● ACTIVITY: Please restate the records below word for word, leaving out every picture.

● GIVEN RECORDS:
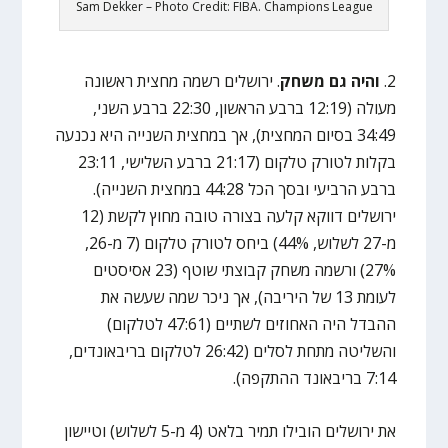
Sam Dekker – Photo Credit: FIBA. Champions League
2.
והיה גם משחק
. ירושלים רשמה מחצית ראשונה
מעולה (12:19 ברבע הראשון, 22:30 ברבע השני,
34:49 בסיום המחצית), אך במחצית השנייה היא נכנעה
בקלות לטורק טלקום (21:17 ברבע השלישי, 23:11
ברבע הרביעי ובסך הכל 44:28 במחצית השנייה).
ירושלים דווקא קלעה בצורה טובה מחוץ לקשת (12
מ-27 לשלוש, 44%) ביחס לטורק טלקום (7 מ-26,
27%) ורשמה משחק קבוצתי שוטף (23 אסיסטים
לעומת 13 של היריבה), אך ניכר שמה שעשה את
ההבדל היה האחוזים לשתיים (47:61 לטלקום)
והשליטה מתחת לסלים (26:42 לטלקום בריבאונדים,
7:14 בריבאונד ההתקפה).
את ירושלים הובילו תמיר בלאט (4 מ-5 לשלוש) וטיישון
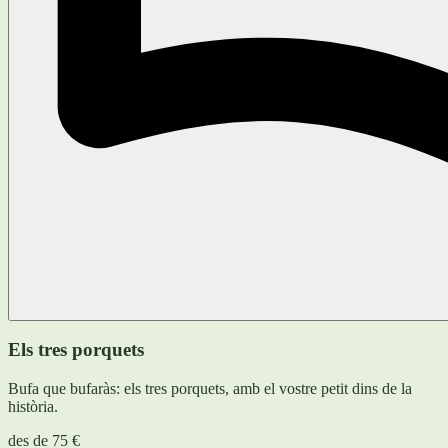
Els tres porquets
Bufa que bufaràs: els tres porquets, amb el vostre petit dins de la
història.
des de
75 €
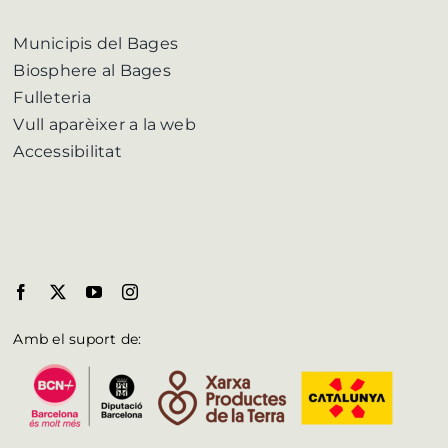
Municipis del Bages
Biosphere al Bages
Fulleteria
Vull aparèixer a la web
Accessibilitat
Amb el suport de:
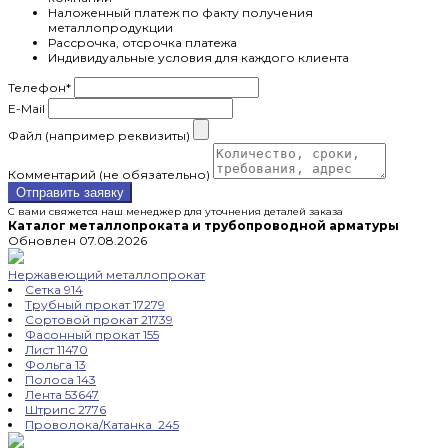
Наложенный платеж по факту получения
металлопродукции
Рассрочка, отсрочка платежа
Индивидуальные условия для каждого клиента
Телефон
*
E-Mail
Файл (например реквизиты)
Комментарий (не обязательно)
Отправить заявку
С вами свяжется наш менеджер для уточнения деталей заказа
Каталог металлопроката и трубопроводной арматуры
Обновлен 07.08.2026
Нержавеющий металлопрокат
Сетка
914
Трубный прокат
17279
Сортовой прокат
21739
Фасонный прокат
155
Лист
11470
Фольга
13
Полоса
143
Лента
53647
Штрипс
2776
Проволока/Катанка
245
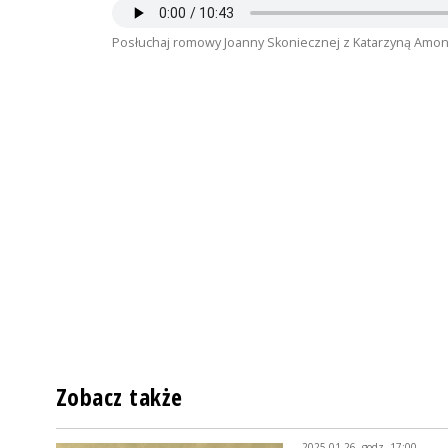
Posłuchaj romowy Joanny Skoniecznej z Katarzyną Amo
Zobacz także
2025-01-26, godz. 17:00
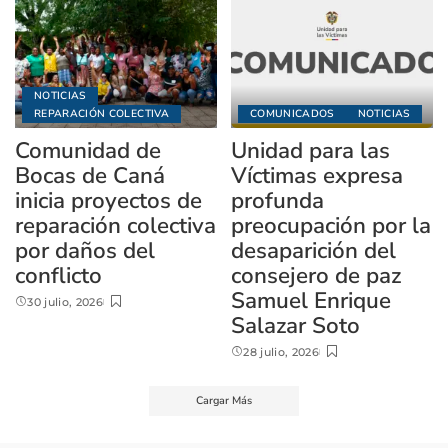
NOTICIAS
REPARACIÓN COLECTIVA
COMUNICADOS
NOTICIAS
Comunidad de
Unidad para las
Bocas de Caná
Víctimas expresa
inicia proyectos de
profunda
reparación colectiva
preocupación por la
por daños del
desaparición del
conflicto
consejero de paz
Samuel Enrique
30 julio, 2026
Salazar Soto
28 julio, 2026
Cargar Más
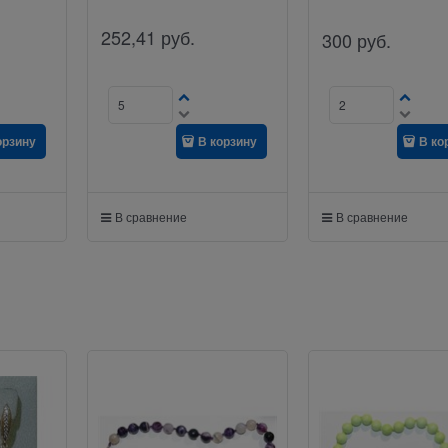
252,41
руб.
300
руб.
орзину
В корзину
В ко
В сравнение
В сравнение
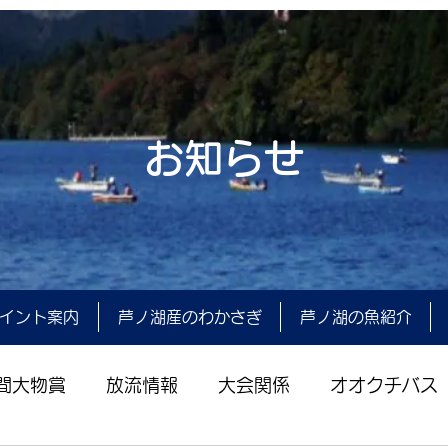
お知らせ
イント案内
芦ノ湖産のわかさぎ
芦ノ湖の魚紹介
間大物賞
放流情報
大会関係
オオクチバス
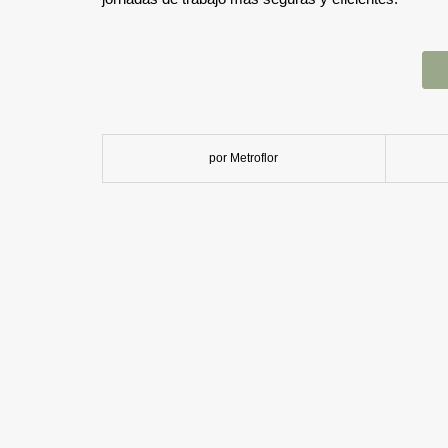
por Metroflor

● EXERCISE SOLUTION:
Sam Dekker – Photo Credit: FIBA. Champions League
2.
והיה גם משחק
. ירושלים רשמה מחצית ראשונה
מעולה (12:19 ברבע הראשון, 22:30 ברבע השני,
34:49 בסיום המחצית), אך במחצית השנייה היא נכנעה
בקלות לטורק טלקום (21:17 ברבע השלישי, 23:11
ברבע הרביעי ובסך הכל 44:28 במחצית השנייה).
ירושלים דווקא קלעה בצורה טובה מחוץ לקשת (12
מ-27 לשלוש, 44%) ביחס לטורק טלקום (7 מ-26,
27%) ורשמה משחק קבוצתי שוטף (23 אסיסטים
לעומת 13 של היריבה), אך ניכר שמה שעשה את
ההבדל היה האחוזים לשתיים (47:61 לטלקום)
והשליטה מתחת לסלים (26:42 לטלקום בריבאונדים,
7:14 בריבאונד ההתקפה).
את ירושלים הובילו תמיר בלאט (4 מ-5 לשלוש) וטיישון
Els tres porquets
Bufa que bufaràs: els tres porquets, amb el vostre petit dins de la
història.
des de
75 €
Municipis del Bages
Biosphere al Bages
Fulleteria
Vull aparèixer a la web
Accessibilitat
Amb el suport de:
Наложенный платеж по факту получения
металлопродукции
Рассрочка, отсрочка платежа
Индивидуальные условия для каждого клиента
Телефон
*
E-Mail
Файл (например реквизиты)
Комментарий (не обязательно)
Отправить заявку
С вами свяжется наш менеджер для уточнения деталей заказа
Каталог металлопроката и трубопроводной арматуры
Обновлен 07.08.2026
Нержавеющий металлопрокат
Сетка
914
Трубный прокат
17279
Сортовой прокат
21739
Фасонный прокат
155
Лист
11470
Фольга
13
Полоса
143
Лента
53647
Штрипс
2776
Проволока/Катанка
245
Posłuchaj romowy Joanny Skoniecznej z Katarzyną Amo
Zobacz także
2025-01-26, godz. 17:00
NOTICIAS
REPARACIÓN COLECTIVA
COMUNICADOS
NOTICIAS
Comunidad de
Unidad para las
Bocas de Caná
Víctimas expresa
inicia proyectos de
profunda
reparación colectiva
preocupación por la
por daños del
desaparición del
conflicto
consejero de paz
Samuel Enrique
30 julio, 2026
Salazar Soto
28 julio, 2026
Cargar Más
252,41
руб.
300
руб.
орзину
В корзину
В ко
В сравнение
В сравнение
お知らせ
イント案内
芦ノ湖産のわかさぎ
芦ノ湖の魚紹介
間大物賞
放流情報
大会関係
オオクチバス
por Metroflor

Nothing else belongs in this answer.